Most healthcare analytics platform technology falls short in clinical workflows because it doesn’t provide data at the points of decision-making or care. When a patient checks into a primary care or specialist office, an analytics platform may not immediately produce critical insight at the point of care. For example, if a patient has diabetes and hasn’t received a hemoglobin A1c or an eye exam, this information may not appear in front of the provider in the exam room. An interoperable analytics platform with HIE data makes insight actionable by putting the right patient information into the workflow at the right time. Information at the point of decision-making, from patient care to follow up, helps clinicians and care managers improve preventive care by addressing gaps in care and broader improvement goals.

Most HIE data is exchanged in real-time, and most analytics platforms don’t support real-time action. Adding HIE technology to an organization’s analytics platform delivers results within moments, directly through standard channels, sending insights (e.g., risk for sepsis and readmissions) into the provider workflow and back to the clinicians via the EMR. HIE technology makes it easier for health systems to get data into the workflow.

The right data at the point of decision making is vital to improved patient outcomes and especially to patient safety. In sepsis, for example, fast data access enables prompt diagnosis, which is critical to better outcomes. HIE also helps analytics systems incorporate medication data, such prescription and fill history, to look for complications including adverse drug events, contraindications, and opioid misuse risk.

In addition, the real-time data capabilities of HIE technology enable timely notifications across the continuum of care triggered by the health system analytics platform. Subscribed clinicians and care managers can receive a timely alert when a patient experiences a health-related event, such as a gap in care warning. An organizational analytics platform integrates with a decision-support tool, such as Health Catalyst Leading Wisely™, to provide personalized watch-lists, configurable visualizations, and customizable alerts and notifications.

2. Machine Learning

HIE increases the amount and reduces the lag of data available to analytics platforms, which provides data scientists a more robust data set with which to train machine learning models. Clinicians can more quickly identify risks and opportunities for intervention as well as predict behaviors and events across entire patient populations.

Predictive analytics can verify patient compliance with medication using prescription fill records to see which medications a clinician has prescribed versus which have been filled. As well, predictive algorithms can identify drug-seeking behavior, using statewide prescription data as well as socioeconomic data from the HIE.

3. Professional Services

Combining HIE data with health system analytics helps organizations identify top-performing clinicians for a sustainable, high-performing CIN. Choosing the right clinician will reduce outcomes variation in clinical care and build the network around clinicians with better outcomes (both in the acute and ambulatory settings). An HIE also helps clinicians become top performers by understanding variation across large populations, especially in conjunction with a benchmarking, opportunity analysis, and prioritization analytics application (e.g., Health Catalyst Touchstone™).

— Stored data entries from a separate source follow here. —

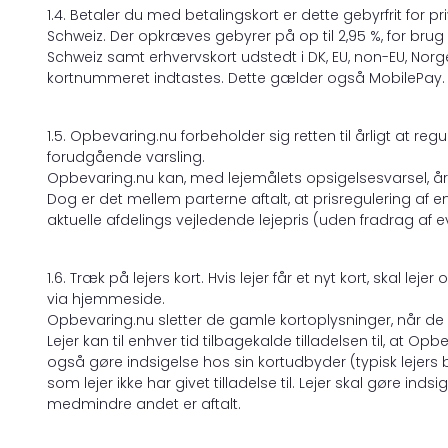
1.4. Betaler du med betalingskort er dette gebyrfrit for p
Schweiz. Der opkræves gebyrer på op til 2,95 %, for brug 
Schweiz samt erhvervskort udstedt i DK, EU, non-EU, Norg
kortnummeret indtastes. Dette gælder også MobilePay.
1.5. Opbevaring.nu forbeholder sig retten til årligt at reg
forudgående varsling.
Opbevaring.nu kan, med lejemålets opsigelsesvarsel, årli
Dog er det mellem parterne aftalt, at prisregulering af e
aktuelle afdelings vejledende lejepris (uden fradrag af 
1.6. Træk på lejers kort. Hvis lejer får et nyt kort, skal l
via hjemmeside.
Opbevaring.nu sletter de gamle kortoplysninger, når de n
Lejer kan til enhver tid tilbagekalde tilladelsen til, at Op
også gøre indsigelse hos sin kortudbyder (typisk lejers b
som lejer ikke har givet tilladelse til. Lejer skal gøre ind
medmindre andet er aftalt.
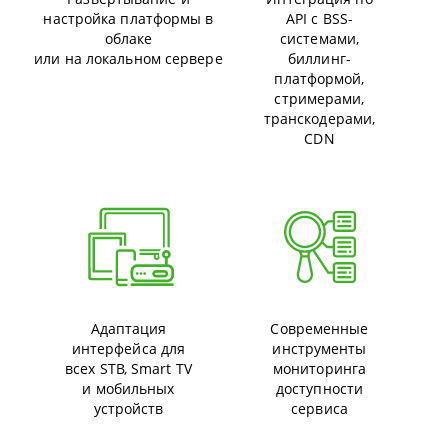
настройка платформы в
API с BSS-
облаке
системами,
или на локальном сервере
биллинг-
платформой,
стримерами,
транскодерами,
CDN
Адаптация
Современные
интерфейса для
инструменты
всех STB, Smart TV
мониторинга
и мобильных
доступности
устройств
сервиса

Using HIE data in health system analytics also helps CIN clinicians get genuine value from healthcare technology beyond regulatory reporting. Value from enhanced decision-making tools and eased clinician reporting burden adds incentive for clinicians to join the CIN and improves provider engagement, as combining HIE and analytics reduces the labor of producing reports.

4. Data Governance

HIE environments struggle with data governance, particularly with data quality and ownership, and organizations without good data governance struggle when they introduce an HIE. A commercial analytics platform, and the vendor expertise behind it, helps organizations define and comply with regulations.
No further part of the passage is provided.